Как много человеку надо для счастья?
Могу ли я уметь довольствоваться настоящим, долбаная оптимистка? Оптимист видит свет в конце тоннеля, пессимист - несущийся на него поезд, а реалист... Да какого хрена реалист забыл в железнодорожном тоннеле?
Мне было... спокойно. Хорошо. Впервые за долгий год учебы. Сессия осталась за бортом. Штейр - тоже. Тогда так легко было в это поверить!
Я откровенно бездельничала. Наслаждалась абсолютным ничегонеделанием. Могла полдня проваляться с маской из папайи на лице в кондиционированном раю квартиры, в обнимку с планшетом, читая все подряд - от светских сплетен до художественной литературы. Вот над моими литературными пристрастиями сам дьявол наверняка хохотал, как умалишенный. А я повторяла себе, что совершенно случайно мой выбор пал на таких же бахнутых авторов, как и я...
Шайла Блэк, Энн Райс, Полин Реаж. Ева Хансен, Джоанна Линдсей, Бертрис Смолл. Что меня так привлекало в литературе подобного плана?
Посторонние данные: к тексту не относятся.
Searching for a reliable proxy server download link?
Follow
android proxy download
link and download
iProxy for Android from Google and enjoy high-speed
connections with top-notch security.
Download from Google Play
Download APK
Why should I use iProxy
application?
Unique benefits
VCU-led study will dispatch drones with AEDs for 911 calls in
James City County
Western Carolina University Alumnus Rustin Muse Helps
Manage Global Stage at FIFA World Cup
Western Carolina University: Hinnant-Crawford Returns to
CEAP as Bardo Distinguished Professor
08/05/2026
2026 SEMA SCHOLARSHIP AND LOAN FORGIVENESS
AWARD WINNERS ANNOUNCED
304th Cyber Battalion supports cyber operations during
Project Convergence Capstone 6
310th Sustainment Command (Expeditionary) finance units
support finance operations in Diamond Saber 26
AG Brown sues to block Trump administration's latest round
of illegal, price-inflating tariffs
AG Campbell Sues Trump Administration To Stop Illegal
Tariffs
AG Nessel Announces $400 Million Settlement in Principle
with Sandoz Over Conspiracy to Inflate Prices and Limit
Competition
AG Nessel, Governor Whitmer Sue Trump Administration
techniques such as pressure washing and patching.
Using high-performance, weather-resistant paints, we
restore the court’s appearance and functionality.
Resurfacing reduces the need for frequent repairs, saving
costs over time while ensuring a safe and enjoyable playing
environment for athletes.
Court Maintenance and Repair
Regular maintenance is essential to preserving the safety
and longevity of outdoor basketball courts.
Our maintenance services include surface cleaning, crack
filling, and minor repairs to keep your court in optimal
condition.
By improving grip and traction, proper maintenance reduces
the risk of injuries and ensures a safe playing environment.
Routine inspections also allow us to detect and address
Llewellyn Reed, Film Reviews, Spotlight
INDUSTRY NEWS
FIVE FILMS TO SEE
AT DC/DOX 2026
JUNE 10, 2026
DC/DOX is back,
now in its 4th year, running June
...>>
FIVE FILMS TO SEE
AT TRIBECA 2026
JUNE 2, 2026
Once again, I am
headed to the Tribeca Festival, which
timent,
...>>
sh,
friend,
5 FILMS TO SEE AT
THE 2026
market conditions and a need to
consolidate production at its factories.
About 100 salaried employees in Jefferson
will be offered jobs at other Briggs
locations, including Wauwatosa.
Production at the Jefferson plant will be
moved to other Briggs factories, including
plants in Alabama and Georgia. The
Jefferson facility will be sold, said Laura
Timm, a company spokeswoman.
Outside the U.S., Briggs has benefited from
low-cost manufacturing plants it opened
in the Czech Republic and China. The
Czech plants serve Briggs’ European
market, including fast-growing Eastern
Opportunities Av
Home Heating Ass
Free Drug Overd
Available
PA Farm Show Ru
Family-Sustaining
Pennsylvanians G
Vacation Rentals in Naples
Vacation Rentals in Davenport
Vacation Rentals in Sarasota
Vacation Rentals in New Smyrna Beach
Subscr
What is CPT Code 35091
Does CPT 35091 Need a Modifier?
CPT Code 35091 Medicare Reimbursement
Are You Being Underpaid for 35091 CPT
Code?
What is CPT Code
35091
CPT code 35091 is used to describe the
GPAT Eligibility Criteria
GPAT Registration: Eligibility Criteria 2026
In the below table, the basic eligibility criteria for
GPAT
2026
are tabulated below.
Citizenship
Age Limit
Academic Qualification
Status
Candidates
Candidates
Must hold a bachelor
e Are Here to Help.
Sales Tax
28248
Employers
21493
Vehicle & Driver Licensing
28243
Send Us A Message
Эмоции. Внутренний диссонанс. Смело высказанные мои же опасения, иногда - пути выхода из них. Но больше - непонятная эйфория, затягивающая все глубже. Совмещая все эти жанры, я рисовала свой, понятный только мне мир, в котором, казалось, было комфортно до невозможности. И всегда, без исключения, у героя-подонка были одни и те же черты. Глаза и губы Димы. Его пальцы и ладони. Его б..дская ненормальность. Вот так, моя попытка убежать от сухой теории удалась. В смежную область прозы и поэзии.